What do you think of the market prospects for virtual reality?
Son: When we were brainstorming on what to do with VR in the fall of 2015, it seemed like a far-off future, but we betted on the potential of VR and our capabilities. The VR boom caught fire in the United States in 2016, and there are still limitations for the general public to approach VR headsets due to their physical limitations and price barrier, but the situation will get much better this year. The VR headset market has been dominated by two players - HTC and Oculus - but we expect Microsoft’s mixed-reality headsets to lead the market this year.
Roh: After the first iPhone was released in 2007, it took two years for the product to be acknowledged as mainstream. Sales of VR devices are incremental and they will ultimately reach the virtual circle. It is inevitable that suspicions fill the market until then. I think we are in the middle of a silent period before an explosion. It is certain that VR will get bigger, which Hollywood and the content industry also firmly believe.
What do you think of the future of bitcoin and other cryptocurrencies?

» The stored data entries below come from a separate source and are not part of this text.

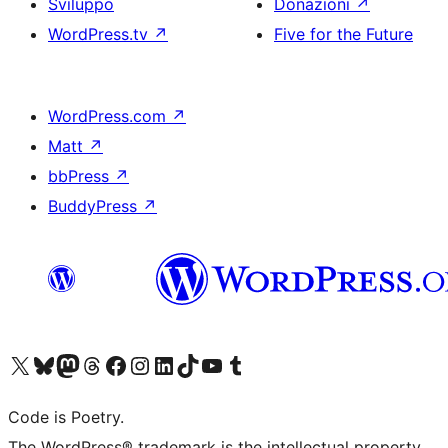
Sviluppo
Donazioni
↗
WordPress.tv
↗
Five for the Future
WordPress.com
↗
Matt
↗
bbPress
↗
BuddyPress
↗
Visita il nostro account X (ex Twitter)
Visita il nostro account Bluesky
Visita il nostro account Mastodon
Visita il nostro account Threads
Visita la nostra pagina Facebook
Visita il nostro account Instagram
Visita il nostro account LinkedIn
Visita il nostro account TikTok
Visita il nostro canale YouTube
Visita il nostro account Tumblr
Code is Poetry.
The WordPress® trademark is the intellectual property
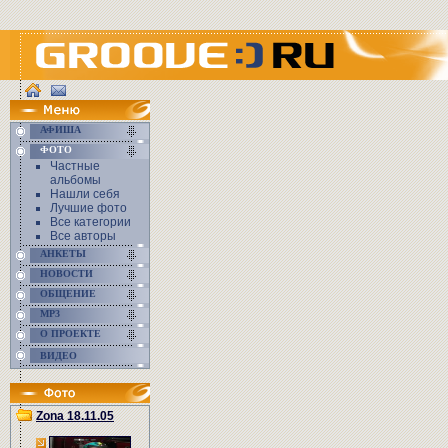
АФИША
ФОТО
Частные
альбомы
Нашли себя
Лучшие фото
Все категории
Все авторы
АНКЕТЫ
НОВОСТИ
ОБЩЕНИЕ
MP3
О ПРОЕКТЕ
ВИДЕО
Zona 18.11.05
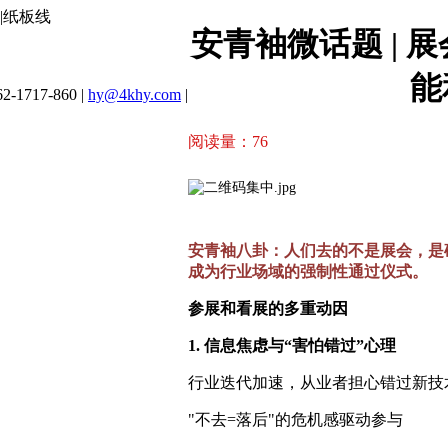
|纸板线
安青袖微话题 |
能
2-1717-860 |
hy@4khy.com
|
阅读量：
76
安青袖八卦：人们去的不是展会，是确
成为行业场域的强制性通过仪式。
参展和看展的多重动因
1. 信息焦虑与“害怕错过”心理
行业迭代加速，从业者担心错过新技
"不去=落后"的危机感驱动参与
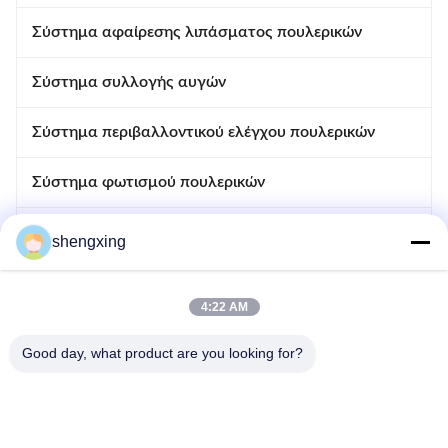
Σύστημα αφαίρεσης λιπάσματος πουλερικών
Σύστημα συλλογής αυγών
Σύστημα περιβαλλοντικού ελέγχου πουλερικών
Σύστημα φωτισμού πουλερικών
Σύστημα ελέγχου πουλερικών
shengxing
Αυτόματο σύστημα απολύμανσης
4:22 AM
Συσκευές πουλερικών
Good day, what product are you looking for?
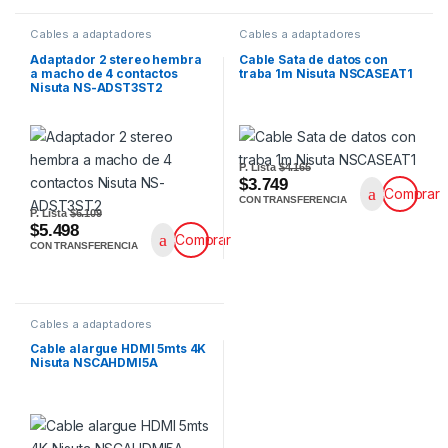
Cables a adaptadores
Cables a adaptadores
Adaptador 2 stereo hembra
Cable Sata de datos con
a macho de 4 contactos
traba 1m Nisuta NSCASEAT1
Nisuta NS-ADST3ST2
P. Lista
$4.165
$3.749
Comprar
CON TRANSFERENCIA
P. Lista
$6.109
$5.498
Comprar
CON TRANSFERENCIA
Cables a adaptadores
Cable alargue HDMI 5mts 4K
Nisuta NSCAHDMI5A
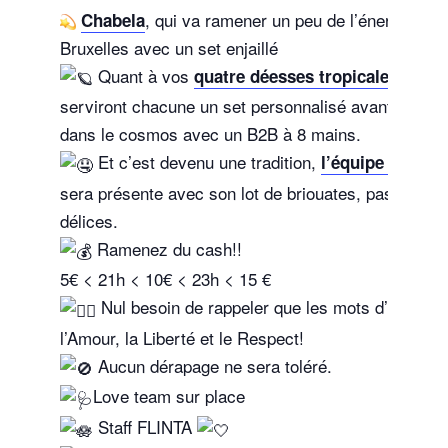
, qui va ramener un peu de l’énergie de 
Chabela
Bruxelles avec un set enjaillé
Quant à vos
, elle
quatre déesses tropicales
serviront chacune un set personnalisé avant de vo
dans le cosmos avec un B2B à 8 mains.
Et c’est devenu une tradition,
l’équipe Rockin
sera présente avec son lot de briouates, pastels et 
délices.
Ramenez du cash!!
5€ < 21h < 10€ < 23h < 15 €
Nul besoin de rappeler que les mots d’ordre res
l’Amour, la Liberté et le Respect!
Aucun dérapage ne sera toléré.
Love team sur place
Staff FLINTA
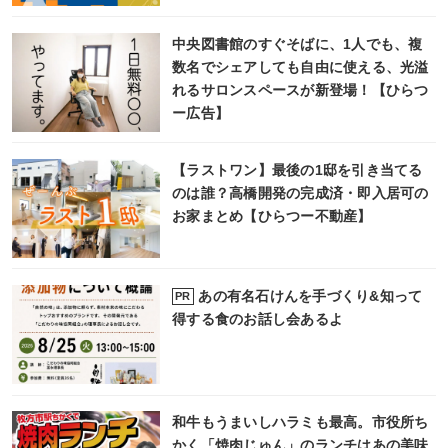
中央図書館のすぐそばに、1人でも、複
数名でシェアしても自由に使える、光溢
れるサロンスペースが新登場！【ひらつ
ー広告】
【ラストワン】最後の1邸を引き当てる
のは誰？高橋開発の完成済・即入居可の
お家まとめ【ひらつー不動産】
あの有名石けんを手づくり&知って
PR
得する食のお話し会あるよ
和牛もうまいしハラミも最高。市役所ち
かく「焼肉じゅん」のランチはあの美味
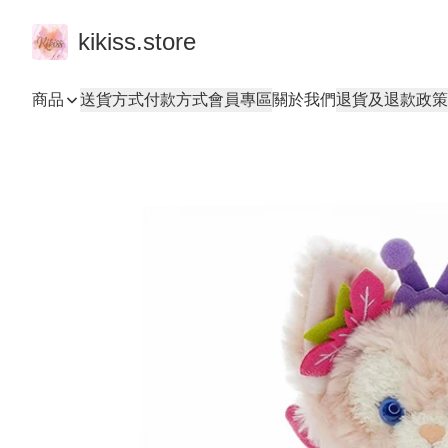
kikiss.store
商品
送貨方式
付款方式
會員專區
關於我們
退貨及退款政策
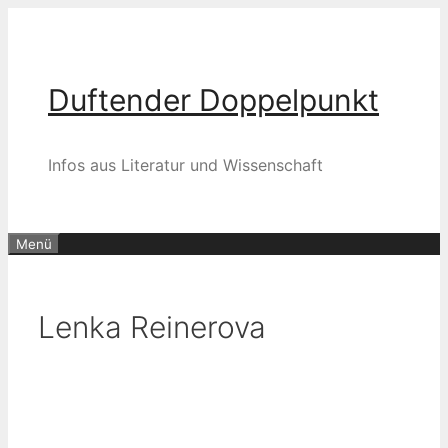
Zum
Inhalt
springen
Duftender Doppelpunkt
Infos aus Literatur und Wissenschaft
Menü
Lenka Reinerova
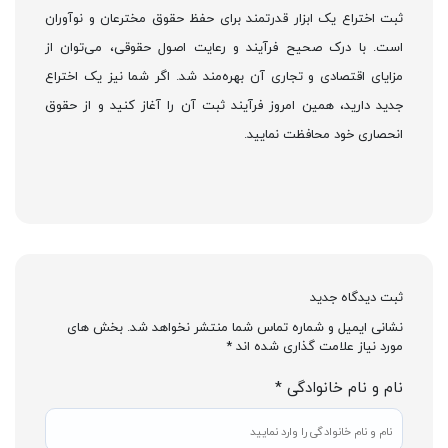
ثبت اختراع یک ابزار قدرتمند برای حفظ حقوق مخترعان و نوآوران
است. با درک صحیح فرآیند و رعایت اصول حقوقی، می‌توان از
مزایای اقتصادی و تجاری آن بهره‌مند شد. اگر شما نیز یک اختراع
جدید دارید، همین امروز فرآیند ثبت آن را آغاز کنید و از حقوق
انحصاری خود محافظت نمایید.
ثبت دیدگاه جدید
نشانی ایمیل و شماره تماس شما منتشر نخواهد شد. بخش های
مورد نیاز علامت گذاری شده اند *
نام و نام خانوادگی *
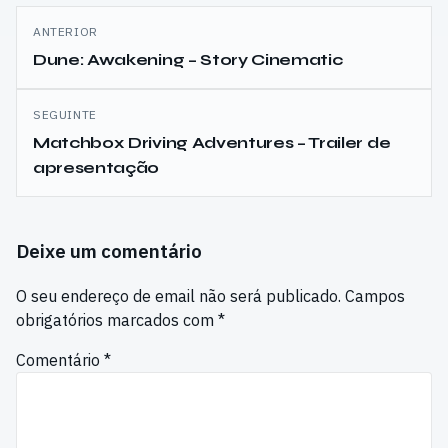
Navegação
ANTERIOR
de
Dune: Awakening – Story Cinematic
artigos
SEGUINTE
Matchbox Driving Adventures – Trailer de
apresentação
Deixe um comentário
O seu endereço de email não será publicado.
Campos
obrigatórios marcados com
*
Comentário
*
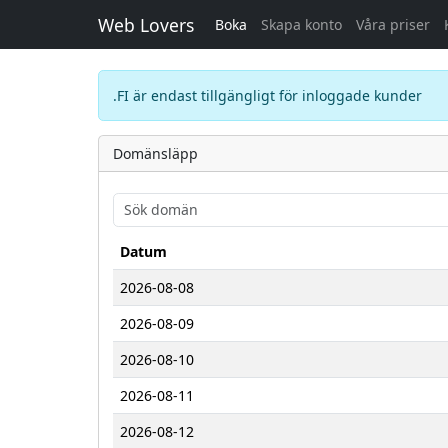
Web Lovers
Boka
Skapa konto
Våra priser
.FI är endast tillgängligt för inloggade kunder
Domänsläpp
Datum
2026-08-08
2026-08-09
2026-08-10
2026-08-11
2026-08-12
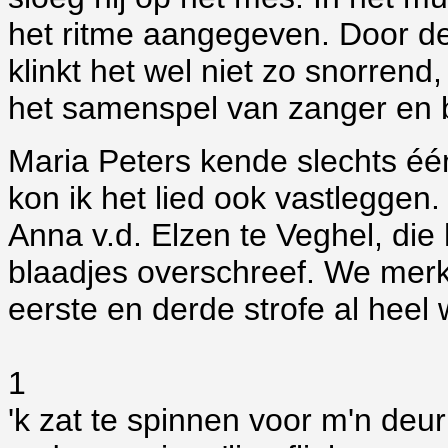
het ritme aangegeven. Door de
klinkt het wel niet zo snorrend
het samenspel van zanger en b
Maria Peters kende slechts éé
kon ik het lied ook vastleggen. 
Anna v.d. Elzen te Veghel, die
blaadjes overschreef. We merke
eerste en derde strofe al heel 
1
'k zat te spinnen voor m'n deur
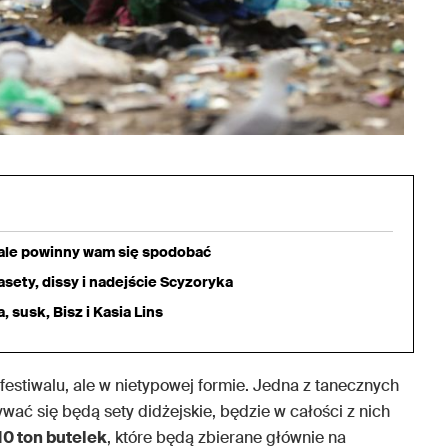
iale powinny wam się spodobać
sety, dissy i nadejście Scyzoryka
 susk, Bisz i Kasia Lins
 festiwalu, ale w nietypowej formie. Jedna z tanecznych
ywać się będą sety didżejskie, będzie w całości z nich
10 ton butelek
, które będą zbierane głównie na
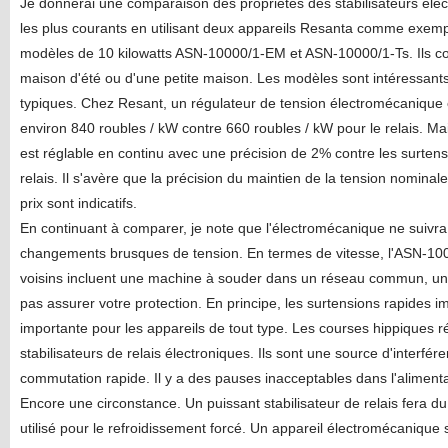
Je donnerai une comparaison des propriétés des stabilisateurs éle
les plus courants en utilisant deux appareils Resanta comme exempl
modèles de 10 kilowatts ASN-10000/1-EM et ASN-10000/1-Ts. Ils con
maison d'été ou d'une petite maison. Les modèles sont intéressants
typiques. Chez Resant, un régulateur de tension électromécanique 
environ 840 roubles / kW contre 660 roubles / kW pour le relais. Mai
est réglable en continu avec une précision de 2% contre les surten
relais. Il s'avère que la précision du maintien de la tension nominale
prix sont indicatifs.
En continuant à comparer, je note que l'électromécanique ne suivra
changements brusques de tension. En termes de vitesse, l'ASN-10000
voisins incluent une machine à souder dans un réseau commun, un 
pas assurer votre protection. En principe, les surtensions rapides 
importante pour les appareils de tout type. Les courses hippiques
stabilisateurs de relais électroniques. Ils sont une source d'interfé
commutation rapide. Il y a des pauses inacceptables dans l'aliment
Encore une circonstance. Un puissant stabilisateur de relais fera du 
utilisé pour le refroidissement forcé. Un appareil électromécanique s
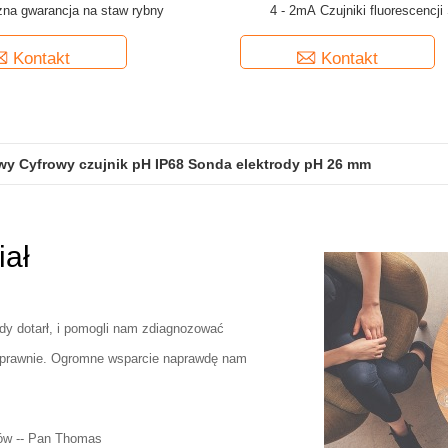
na gwarancja na staw rybny
4 - 2mA Czujniki fluorescencji
Kontakt
Kontakt
wy Cyfrowy czujnik pH IP68 Sonda elektrody pH 26 mm
iał
gdy dotarł, i pomogli nam zdiagnozować
 poprawnie. Ogromne wsparcie naprawdę nam
sów -- Pan Thomas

Roh: There are mixed predictions about bitcoin. Some even say it is doomed already. But the future to be brought by blockchain technologies and the price of bitcoin are not relevant at all. Whereas bitcoin prices rely purely on speculative demand and supply, which makes forecasting their future difficult, blockchain has an enormous ripple effect since it can penetrate into numerous systems regardless of whether they are games or financial transactions. I think bitcoin and blockchain are separate issues and blockchain will expand irrespective of bitcoin prices.
Kim Jin-hwa, co-head of the Korea Blockchain Association and co-founder of Korea’s oldest bitcoin exchange, Korbit, has assumed the post of adviser to the Mossland ICO. Is there a reason?
Roh: Confidence matters a lot for ICOs given there are so many bizarre projects out there. But people began chancing on ICOs last October, and most of the top players in the tech sector are expected to come out with ICOs starting in March. The landscape of the ICO market will look pretty much different by the end of this year, too.